Not far from his lodgings he caught sight of a little girl, dressed in miserable rags, standing before a tall door, in a vain attempt to open it.

"Shall I help you?" he said.

The child gave no answer, but let go the massive door-handle. Reinhard had soon opened the door.

"No," he said; "they might drive you out again. Come along with me, and I'll give you some Christmas cake."

He then closed the door again and gave his hand to the little girl, who walked along with him in silence to his lodgings.

On going out he had left the light burning.

"Here are some cakes for you," he said, pouring half of his whole stock into her apron, though he gave none that bore the sugar letters.

"Now, off you go home, and give your mother some of them too."

The child cast a shy look up at him; she seemed unaccustomed to such kindness and unable to say anything in reply.
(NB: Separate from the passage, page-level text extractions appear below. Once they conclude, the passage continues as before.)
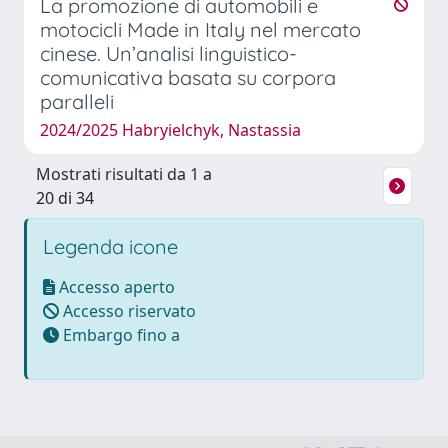
La promozione di automobili e
motocicli Made in Italy nel mercato
cinese. Un’analisi linguistico-
comunicativa basata su corpora
paralleli
2024/2025 Habryielchyk, Nastassia
Mostrati risultati da 1 a
20 di 34
Legenda icone
Accesso aperto
Accesso riservato
Embargo fino a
Reinhard opened the door, and lighted her way, and then the little thing like a bird flew downstairs with her cakes and out of the house.

Reinhard poked the fire in the stove, set the dusty ink-stand on the table, and then sat down and wrote and wrote letters the whole night long to his mother and Elisabeth.

The remainder of the Christmas cakes lay untouched by his side, but he had buttoned on Elisabeth's cuffs, and odd they looked on his shaggy coat of undyed wool. And there he was still sitting when the winter sun cast its light on the frosted window-panes, and showed him a pale, grave face reflected in the looking-glass.